I’m a seat-of-the-pants kinda guy, so I upgraded in-place, over a SSH connection. The only thing I did that was slightly sane was I firewalled off our webservices and email servers during the upgrade, that way if I broke anything, the big wide interweb wouldn’t see it broken (they’d just not be able to access the site at all).

Both upgrades were a partial failure. The firewall ran into major problems, I suspect with the init upgrade, init seemed to have run into a problem. The process was there (showing init –restart as its process name), but it didn’t reap any zombies. I had to hard restart the system (reboot -f) to get it to restart, but I’ll admit it came up cleanly. Well, Ubuntu’s side of things came up cleanly.
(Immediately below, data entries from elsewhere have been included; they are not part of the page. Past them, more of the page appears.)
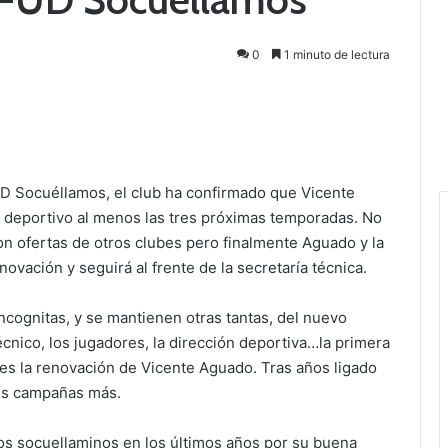
0
1 minuto de lectura
D Socuéllamos, el club ha confirmado que Vicente
r deportivo al menos las tres próximas temporadas. No
on ofertas de otros clubes pero finalmente Aguado y la
ovación y seguirá al frente de la secretaría técnica.
incognitas, y se mantienen otras tantas, del nuevo
cnico, los jugadores, la dirección deportiva…la primera
es la renovación de Vicente Aguado. Tras años ligado
res campañas más.
tos socuellaminos en los últimos años por su buena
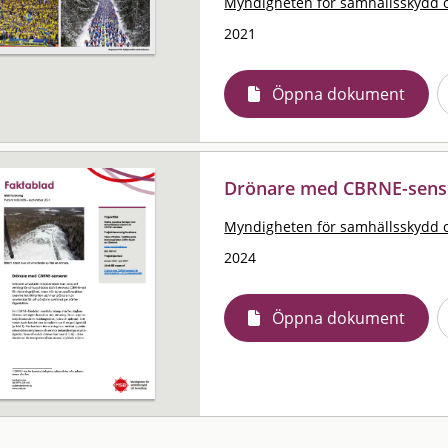
Myndigheten för samhällsskydd 
2021
Öppna dokument
Drönare med CBRNE-sens
Myndigheten för samhällsskydd 
2024
Öppna dokument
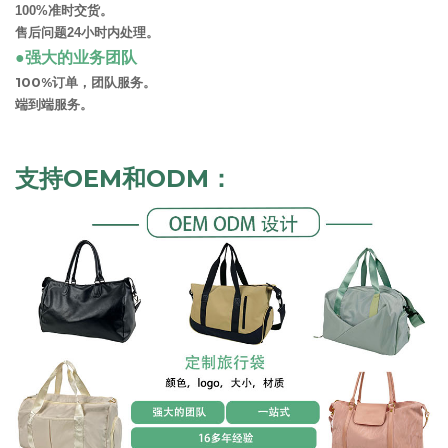
100%准时交货。
售后问题24小时内处理。
●强大的业务团队
100%订单，团队服务。
端到端服务。
支持OEM和ODM：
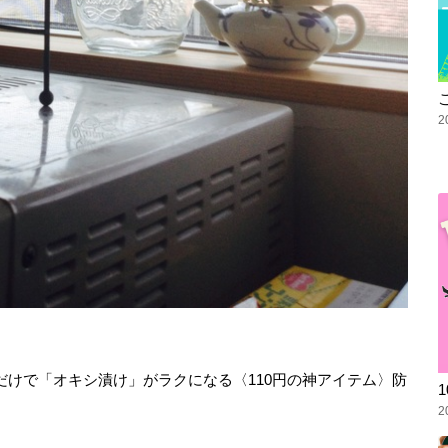
2
けで「オキシ漬け」がラクになる〈110円の神アイテム〉防
2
I found that I’ve modified the firewall quite a bit when it comes to routing an IPv6 stuff, and I was naughty and hadn’t saved all those settings into config files, boot scripts, etc.
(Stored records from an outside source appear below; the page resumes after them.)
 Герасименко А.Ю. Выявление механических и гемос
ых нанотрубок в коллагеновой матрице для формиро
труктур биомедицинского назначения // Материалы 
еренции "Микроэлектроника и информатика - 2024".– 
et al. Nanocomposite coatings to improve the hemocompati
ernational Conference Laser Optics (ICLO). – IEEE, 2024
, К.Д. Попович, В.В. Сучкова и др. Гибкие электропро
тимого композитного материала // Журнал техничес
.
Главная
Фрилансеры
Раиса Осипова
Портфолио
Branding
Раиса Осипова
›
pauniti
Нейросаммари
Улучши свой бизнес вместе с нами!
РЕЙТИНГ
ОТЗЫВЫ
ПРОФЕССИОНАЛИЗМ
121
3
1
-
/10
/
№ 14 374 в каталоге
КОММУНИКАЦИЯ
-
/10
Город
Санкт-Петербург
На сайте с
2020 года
This is actually a good thing, as I am planning to blog my entire IPv6 setup, which I feel is rather unique. So now I have a pretty good idea of what needs to be done to bring it up. I’m still tidying some loose ends, and may have found a kernel bug in the process (Dead loop on virtual device tun6to4, fix it urgently was logged by the kernel repeatedly for awhile).

The second server didn’t fair as well, but that was probably because I was logged in remotely. Maybe due to the v6 annoyances, I lost my SSH connection to the server, so I couldn’t continue the upgrade as it was. I was forced to use apt-get -f install, etc to get it back into a running state. There was also some funkyness with /tmp that I couldn’t explain, but after the reboot things were sane again.

I’m really not happy about having to reboot to fix things. Its not how its done in Linux. I’ll acknowledge that it could well be due to things like libc and kernel upgrades, but Debian does it much better. I can’t think of a single case where an upgrade has required a reboot before things are sane again. Yes, you have to restart processes, but not reboot. Oh, and yes, you have to reboot to install a new running kernel…. For now..

Hopefully I’ll get around to blogging the rest of my setup soonish.